So, what would we need to have available when someone says “This sounds great, can you show me this linked data cloud?” Our proposition is that we must make the LOD cloud a visible, usable resource for consuming the data that is being published. We should be able to point to one or more well defined URLS where the LOD cloud comes alive – where the data is visible, browsable, searchable and usable for the average web user. While many of the parts and pieces of this exist, it doesn’t seem like it has been put together for the data consumer. The next section suggests a vision of what the user experience for consuming the semantic web may be.
There are multiple ways a user may “enter” the LOD cloud. They may want to browse or search for a particular kind of data, they may be following a link that someone gave them or using a LOD aware application that links externally. In any of these cases they are probably starting with a web page URL and expect to see some data or a data search/query capability. Lets consider a few use cases:
A LOD “Front page”
A LOD front page is an entry point into the LOD cloud. It isn’t providing the data consumer with any particular data point but a way to find the data you may be looking for. Some may be general and some more targeted to a specific purpose. The UK HM Government page is an example of such an entry point – from here you can find and search for the data sets that may interest you. Wouldn’t it be great if there were more of these and a few that were of very wide scope – where you could point someone and they could start using the semantic web directly? From such a front page you should be able to:
- Do generic searches and queries
- Browse for data sets (raw and processed or mashes up), applications that use that data as well as other “front pages”.
- Click on something of interest and see it
- Enter your credentials to see data, if required
- To express some preference as to what data providers you trust and the context of your interest
We have been carful to say “A” front page – not “the” front page. In keeping with web philosophy we don’t want to “lock down” the LOD cloud but keep it open. Of course some front pages will emerge as predominant and some technologies will be come commonplace to provide them.
A LOD Entity List
Through a front page or other means you have clicked on am interesting data set. What do you see? If the data set is small perhaps you see a summary list. If the data set is larger perhaps you see a more targeted search/query/taxonomy capability which then returns a summary list. You may also see some general information about the list – such as who maintains it. You may also see links to other resources relevant to the list – such as special analysis programs or viewers. Since we have a list of a particular kind of data you may expect a faceted browsing capability and some analysis capability built in. In summary, the features you would expect on an entity list are:
- To be able to see a summary of the entities, the most important properties in a grid, like excel.

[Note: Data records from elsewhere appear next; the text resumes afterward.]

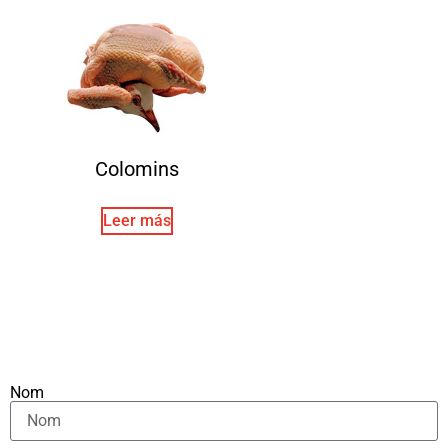
Colomins
Leer más
Nom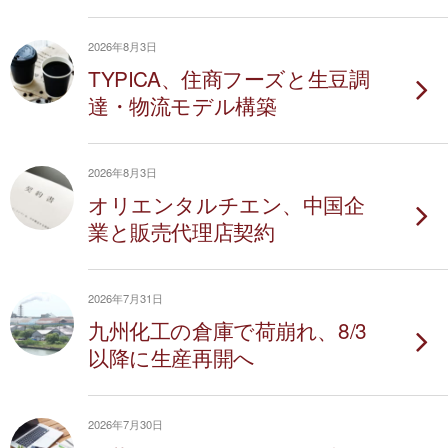
2026年8月3日
TYPICA、住商フーズと生豆調
達・物流モデル構築
2026年8月3日
オリエンタルチエン、中国企
業と販売代理店契約
2026年7月31日
九州化工の倉庫で荷崩れ、8/3
以降に生産再開へ
2026年7月30日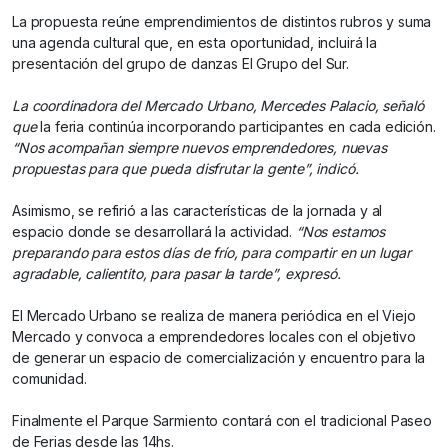
La propuesta reúne emprendimientos de distintos rubros y suma
una agenda cultural que, en esta oportunidad, incluirá la
presentación del grupo de danzas El Grupo del Sur.
La coordinadora del Mercado Urbano, Mercedes Palacio, señaló
que
la feria continúa incorporando participantes en cada edición.
“Nos acompañan siempre nuevos emprendedores, nuevas
propuestas para que pueda disfrutar la gente”, indicó.
Asimismo, se refirió a las características de la jornada y al
espacio donde se desarrollará la actividad.
“Nos estamos
preparando para estos días de frío, para compartir en un lugar
agradable, calientito, para pasar la tarde”, expresó.
El Mercado Urbano se realiza de manera periódica en el Viejo
Mercado y convoca a emprendedores locales con el objetivo
de generar un espacio de comercialización y encuentro para la
comunidad.
Finalmente el Parque Sarmiento contará con el tradicional Paseo
de Ferias desde las 14hs.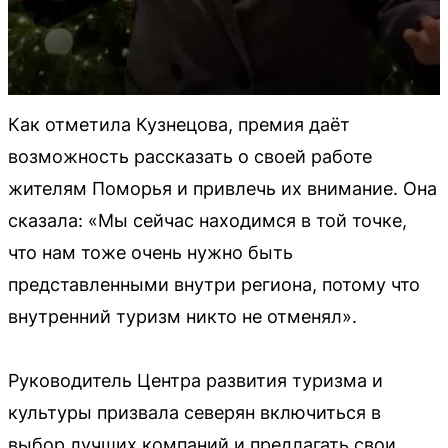
Как отметила Кузнецова, премия даёт
возможность рассказать о своей работе
жителям Поморья и привлечь их внимание. Она
сказала: «Мы сейчас находимся в той точке,
что нам тоже очень нужно быть
представленными внутри региона, потому что
внутренний туризм никто не отменял».
Руководитель Центра развития туризма и
культуры призвала северян включиться в
выбор лучших компаний и предлагать свои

- To be able to click on any entity and see it in more detail
- To be able to search the entities
- To execute canned queries and build queries
- To be able to follow taxonomies and facets
- To be able to understand the source(s) of the data and link to those sources
- To be able to link to other resources relevant to that data – particularly those that analyze and/or query the data, perhaps merged with other data sets.
- To merge other data sources that may provide additional information about entities in the data set
- To be able to see summary information in generic lists or in specifically styled presentations, such as a map or graph
- To be able to export data in various formats
A LOD Entity
Viewing a LOD entity should provide a well organized view of information about something. Of course that view should also be providing links to other information which will bring up other entities or lists. Specific “important” information should be highlighted, other properties shown and, for a large entity, some hidden behind “more detail”. Where sub-entities are very tightly coupled, those entities should be visible “in line” with the focus entity, showing their most important properties The result should be a very unsurprising view of a particular data entity – much like you would expect from Microsoft Access or any data oriented web application. Generically the entities would look very much a like, but there should also be the capability to “style” any entity or property with a special-purpose presentation. Other capabilities that should be available from an entity are “faceted browsing” and related queries.

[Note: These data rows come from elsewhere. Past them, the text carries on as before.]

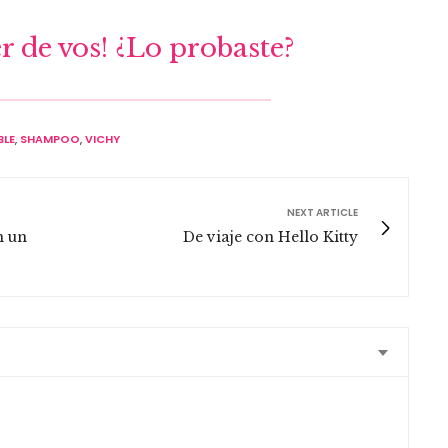
r de vos! ¿Lo probaste?
BLE
,
SHAMPOO
,
VICHY
NEXT ARTICLE
n un
De viaje con Hello Kitty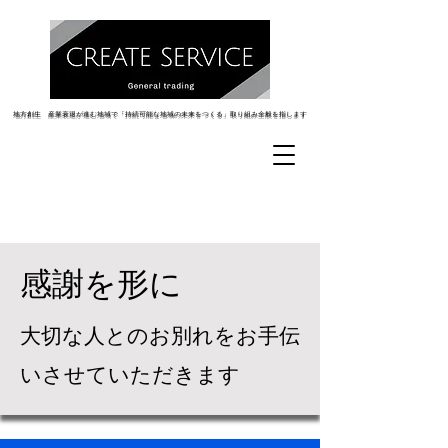
地方創生 産業衰退が進む地域で「持続可能な地域の未来をつくる」取り組み全般を指します
地方創生 産業衰退が進む地域で「持続可能な地域の未来をつくる」取り組み全般を指します
​感謝を形に
​大切な人とのお別れをお手伝
いさせていただきます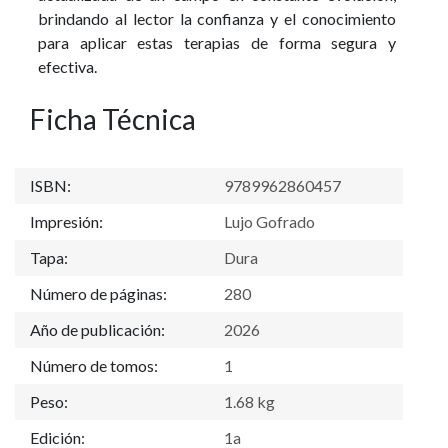
brindando al lector la confianza y el conocimiento
para aplicar estas terapias de forma segura y
efectiva.
Ficha Técnica
ISBN:
9789962860457
Impresión:
Lujo Gofrado
Tapa:
Dura
Número de páginas:
280
Año de publicación:
2026
Número de tomos:
1
Peso:
1.68 kg
Edición:
1a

In summary an entity view should:
- Provide differentiation between the entity “summary”, properties that should always be visible and those that are hidden. It would be great if this could somehow be sensitive to the users context.
- Show nested data in summary or tabular form, with links to more
- Show where various data elements came from
- Provide faceted browsing to other entities
- Be able to use the entity as a basis for query
- Link to other, special purpose, viewers and analyzers for that entity
Aggregated or Analyzed Data
There is a limit as to what can be done generically – so the LOD consumer should be able to call on special purpose analyzers and viewers, much like the demos done by the Tetherless World Project. These purpose specific applications should be able to link back to the generic data views as their source.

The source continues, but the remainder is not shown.